Best T Kevin, Welker Cara Gonzalez, Rouse Elliott J, Gregg Robert D
Department of Electrical Engineering and Computer Science and the Robotics Institute, University of Michigan, Ann Arbor, MI 48109.
Department of Mechanical Engineering and the Robotics Institute, University of Michigan, Ann Arbor, MI 48109.
IEEE Trans Robot. 2023 Jun;39(3):2151-2169. doi: 10.1109/tro.2022.3226887. Epub 2023 Jan 13.
Most impedance-based walking controllers for powered knee-ankle prostheses use a finite state machine with dozens of user-specific parameters that require manual tuning by technical experts. These parameters are only appropriate near the task (., walking speed and incline) at which they were tuned, necessitating many different parameter sets for variable-task walking.
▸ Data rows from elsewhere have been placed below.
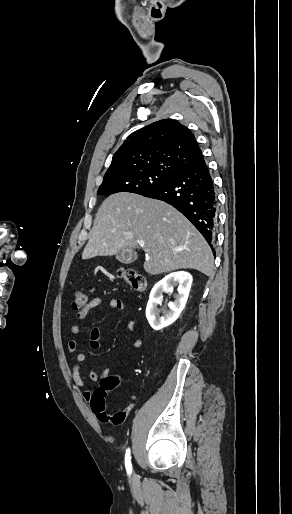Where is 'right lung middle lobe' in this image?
Here are the masks:
<instances>
[{"mask_svg": "<svg viewBox=\"0 0 292 514\" xmlns=\"http://www.w3.org/2000/svg\"><path fill=\"white\" fill-rule=\"evenodd\" d=\"M172 175L168 172H144L103 178L97 193L104 196L117 192H132L143 195L164 183Z\"/></svg>", "mask_w": 292, "mask_h": 514, "instance_id": "obj_1", "label": "right lung middle lobe"}]
</instances>
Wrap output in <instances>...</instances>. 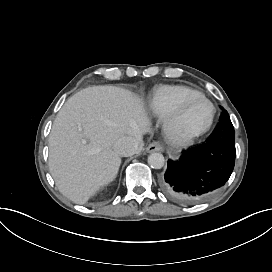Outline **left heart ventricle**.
<instances>
[{
  "mask_svg": "<svg viewBox=\"0 0 272 272\" xmlns=\"http://www.w3.org/2000/svg\"><path fill=\"white\" fill-rule=\"evenodd\" d=\"M210 116V105L205 100L198 98L184 108L178 124L183 130L198 129L208 123Z\"/></svg>",
  "mask_w": 272,
  "mask_h": 272,
  "instance_id": "obj_1",
  "label": "left heart ventricle"
}]
</instances>
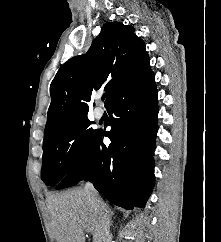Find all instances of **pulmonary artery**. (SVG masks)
Masks as SVG:
<instances>
[{"mask_svg":"<svg viewBox=\"0 0 221 242\" xmlns=\"http://www.w3.org/2000/svg\"><path fill=\"white\" fill-rule=\"evenodd\" d=\"M103 115H104V111H103L102 108H100V107H96V108L94 109V116H95V118H96L97 120L101 119V118L103 117Z\"/></svg>","mask_w":221,"mask_h":242,"instance_id":"e3ab8cb5","label":"pulmonary artery"}]
</instances>
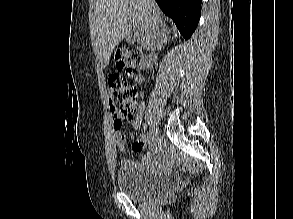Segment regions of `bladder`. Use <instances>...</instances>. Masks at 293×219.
<instances>
[{
    "label": "bladder",
    "mask_w": 293,
    "mask_h": 219,
    "mask_svg": "<svg viewBox=\"0 0 293 219\" xmlns=\"http://www.w3.org/2000/svg\"><path fill=\"white\" fill-rule=\"evenodd\" d=\"M116 185L132 200H141L164 190L168 186V178L143 167L131 166L117 172Z\"/></svg>",
    "instance_id": "31cf9c89"
}]
</instances>
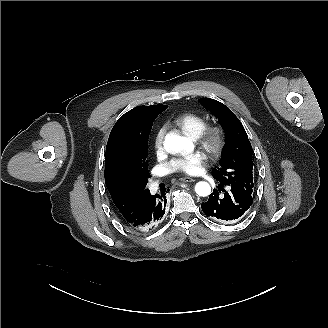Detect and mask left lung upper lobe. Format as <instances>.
Segmentation results:
<instances>
[{
  "instance_id": "1",
  "label": "left lung upper lobe",
  "mask_w": 328,
  "mask_h": 328,
  "mask_svg": "<svg viewBox=\"0 0 328 328\" xmlns=\"http://www.w3.org/2000/svg\"><path fill=\"white\" fill-rule=\"evenodd\" d=\"M200 102L218 118L226 133L220 166L213 169V176L223 185L234 186L252 194V146L242 123L223 103L211 98H201Z\"/></svg>"
}]
</instances>
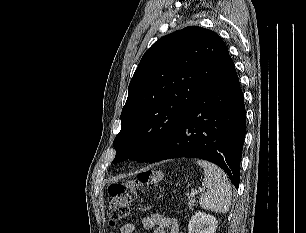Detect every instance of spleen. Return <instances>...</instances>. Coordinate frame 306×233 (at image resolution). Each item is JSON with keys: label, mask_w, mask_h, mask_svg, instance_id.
Returning a JSON list of instances; mask_svg holds the SVG:
<instances>
[{"label": "spleen", "mask_w": 306, "mask_h": 233, "mask_svg": "<svg viewBox=\"0 0 306 233\" xmlns=\"http://www.w3.org/2000/svg\"><path fill=\"white\" fill-rule=\"evenodd\" d=\"M197 164L204 169L202 186L206 191L200 196L202 208L226 214L232 199V190L225 172L210 162L197 160Z\"/></svg>", "instance_id": "3e777b00"}]
</instances>
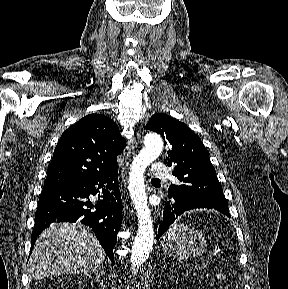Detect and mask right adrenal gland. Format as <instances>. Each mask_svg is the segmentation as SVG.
Instances as JSON below:
<instances>
[{
  "label": "right adrenal gland",
  "instance_id": "right-adrenal-gland-1",
  "mask_svg": "<svg viewBox=\"0 0 288 289\" xmlns=\"http://www.w3.org/2000/svg\"><path fill=\"white\" fill-rule=\"evenodd\" d=\"M95 279H96L97 281L100 279V274H99L98 272L96 273Z\"/></svg>",
  "mask_w": 288,
  "mask_h": 289
}]
</instances>
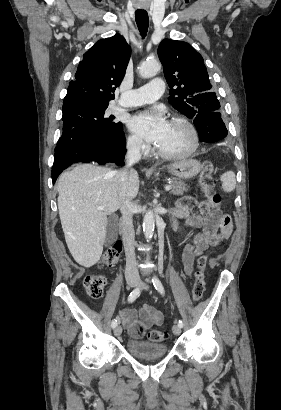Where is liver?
Listing matches in <instances>:
<instances>
[{
    "label": "liver",
    "mask_w": 281,
    "mask_h": 410,
    "mask_svg": "<svg viewBox=\"0 0 281 410\" xmlns=\"http://www.w3.org/2000/svg\"><path fill=\"white\" fill-rule=\"evenodd\" d=\"M139 176L129 174L127 198L139 192ZM58 209L65 240L74 260L95 265L103 252L108 219L120 208V190L115 171L93 164H78L58 179ZM104 210H97L98 207Z\"/></svg>",
    "instance_id": "1"
}]
</instances>
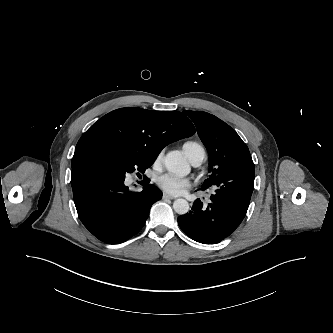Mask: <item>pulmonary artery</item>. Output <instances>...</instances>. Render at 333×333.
I'll use <instances>...</instances> for the list:
<instances>
[{
	"instance_id": "1",
	"label": "pulmonary artery",
	"mask_w": 333,
	"mask_h": 333,
	"mask_svg": "<svg viewBox=\"0 0 333 333\" xmlns=\"http://www.w3.org/2000/svg\"><path fill=\"white\" fill-rule=\"evenodd\" d=\"M205 159V152L198 154L192 161V165L199 166Z\"/></svg>"
}]
</instances>
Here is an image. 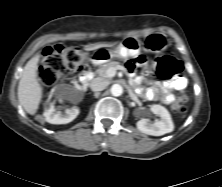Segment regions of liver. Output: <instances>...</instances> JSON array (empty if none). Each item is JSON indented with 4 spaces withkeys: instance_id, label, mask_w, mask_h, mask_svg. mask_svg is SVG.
I'll list each match as a JSON object with an SVG mask.
<instances>
[{
    "instance_id": "1",
    "label": "liver",
    "mask_w": 222,
    "mask_h": 187,
    "mask_svg": "<svg viewBox=\"0 0 222 187\" xmlns=\"http://www.w3.org/2000/svg\"><path fill=\"white\" fill-rule=\"evenodd\" d=\"M114 43H97L85 46V50H95L101 47H111ZM40 54L32 57L24 67L22 77L18 85V99L25 111L35 114L42 96V88L37 80V64Z\"/></svg>"
}]
</instances>
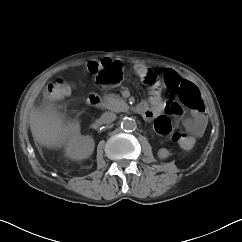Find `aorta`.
<instances>
[{
    "label": "aorta",
    "instance_id": "obj_1",
    "mask_svg": "<svg viewBox=\"0 0 242 242\" xmlns=\"http://www.w3.org/2000/svg\"><path fill=\"white\" fill-rule=\"evenodd\" d=\"M137 125L135 120H133L132 118L129 117H125L123 118L122 122H121V128L124 131H134L136 129Z\"/></svg>",
    "mask_w": 242,
    "mask_h": 242
}]
</instances>
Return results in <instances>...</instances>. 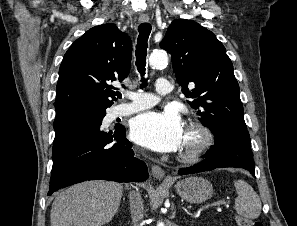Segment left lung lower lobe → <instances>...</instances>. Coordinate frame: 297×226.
<instances>
[{
  "label": "left lung lower lobe",
  "instance_id": "0a47b994",
  "mask_svg": "<svg viewBox=\"0 0 297 226\" xmlns=\"http://www.w3.org/2000/svg\"><path fill=\"white\" fill-rule=\"evenodd\" d=\"M215 144L204 155L206 159L195 166L180 169V175L211 171L216 168H244L255 177V162L248 132L219 131L213 133Z\"/></svg>",
  "mask_w": 297,
  "mask_h": 226
}]
</instances>
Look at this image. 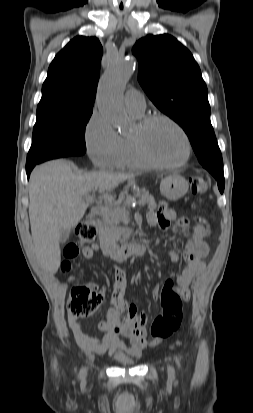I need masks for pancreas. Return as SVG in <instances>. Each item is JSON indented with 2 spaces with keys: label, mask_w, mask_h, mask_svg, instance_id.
Returning <instances> with one entry per match:
<instances>
[{
  "label": "pancreas",
  "mask_w": 253,
  "mask_h": 413,
  "mask_svg": "<svg viewBox=\"0 0 253 413\" xmlns=\"http://www.w3.org/2000/svg\"><path fill=\"white\" fill-rule=\"evenodd\" d=\"M135 197L139 198V203L143 206L146 205L148 206L149 209H155L157 207V204L153 198L149 194L148 191L146 190H136ZM128 211L125 208V206H116L113 209H111L108 212H105L103 216L104 224L106 226H112L117 232H120L122 235V241H125L128 237V234H125L124 232L119 231L118 224L120 222L122 223H128L129 218H128Z\"/></svg>",
  "instance_id": "cf45deb5"
}]
</instances>
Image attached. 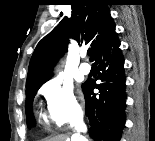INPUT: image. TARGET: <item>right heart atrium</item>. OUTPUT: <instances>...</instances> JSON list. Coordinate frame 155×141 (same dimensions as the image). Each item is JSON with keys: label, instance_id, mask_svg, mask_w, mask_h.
<instances>
[{"label": "right heart atrium", "instance_id": "1", "mask_svg": "<svg viewBox=\"0 0 155 141\" xmlns=\"http://www.w3.org/2000/svg\"><path fill=\"white\" fill-rule=\"evenodd\" d=\"M40 94L45 100L48 118L58 127L73 124L81 118V107L73 86L61 77L47 81Z\"/></svg>", "mask_w": 155, "mask_h": 141}]
</instances>
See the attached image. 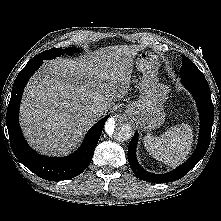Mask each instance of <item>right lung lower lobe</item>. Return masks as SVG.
<instances>
[{"label": "right lung lower lobe", "instance_id": "98d812e1", "mask_svg": "<svg viewBox=\"0 0 221 221\" xmlns=\"http://www.w3.org/2000/svg\"><path fill=\"white\" fill-rule=\"evenodd\" d=\"M42 62L43 59H31L14 82L6 115L10 146L16 158L37 176L51 181L70 179L81 174L90 164L103 126L109 116L101 119L89 130L82 146L71 156L51 158L33 151L23 137L18 114L24 87Z\"/></svg>", "mask_w": 221, "mask_h": 221}]
</instances>
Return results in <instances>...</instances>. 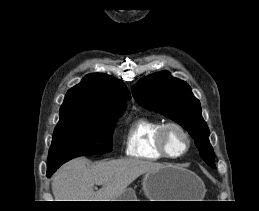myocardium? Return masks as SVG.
Masks as SVG:
<instances>
[{
  "instance_id": "myocardium-1",
  "label": "myocardium",
  "mask_w": 259,
  "mask_h": 211,
  "mask_svg": "<svg viewBox=\"0 0 259 211\" xmlns=\"http://www.w3.org/2000/svg\"><path fill=\"white\" fill-rule=\"evenodd\" d=\"M172 128L178 130L185 139V148L178 154L170 153L168 150V147H167V143H166L167 131ZM190 146H191L190 134L181 124L171 121V122L163 123L161 125V127L159 128V131L157 133V147H158L159 151L166 158L179 159V158L183 157L189 151Z\"/></svg>"
}]
</instances>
In contrast, this paper presents a data-driven, phase-based controller for variable-task walking that uses continuously-variable impedance control during stance and kinematic control during swing to enable biomimetic locomotion. After generating a data-driven model of variable joint impedance with convex optimization, we implement a novel task-invariant phase variable and real-time estimates of speed and incline to enable autonomous task adaptation. Experiments with above-knee amputee participants (N=2) show that our data-driven controller 1) features highly-linear phase estimates and accurate task estimates, 2) produces biomimetic kinematic and kinetic trends as task varies, leading to low errors relative to able-bodied references, and 3) produces biomimetic joint work and cadence trends as task varies. We show that the presented controller meets and often exceeds the performance of a benchmark finite state machine controller for our two participants, without requiring manual impedance tuning.
大多数用于动力膝盖-脚踝假肢的基于阻抗的步行控制器使用有限状态机,该有限状态机具有数十个特定于用户的参数,需要技术专家进行手动调整。这些参数仅在调整它们时所针对的任务(如步行速度和坡度)附近适用,因此对于可变任务步行需要许多不同的参数集。相比之下,本文提出了一种用于可变任务步行的数据驱动的基于相位的控制器,该控制器在站立阶段使用连续可变阻抗控制,在摆动阶段使用运动学控制,以实现仿生运动。通过凸优化生成可变关节阻抗的数据驱动模型后,我们实现了一种新颖的任务不变相位变量以及速度和坡度的实时估计,以实现自主任务适应。对膝上截肢参与者(N = 2)进行的实验表明,我们的数据驱动控制器:1)具有高度线性的相位估计和准确的任务估计;2)随着任务变化产生仿生运动学和动力学趋势,相对于健全人参考产生的误差较低;3)随着任务变化产生仿生关节功和步频趋势。我们表明,所提出的控制器在我们的两名参与者中达到并经常超过基准有限状态机控制器的性能,而无需手动调整阻抗。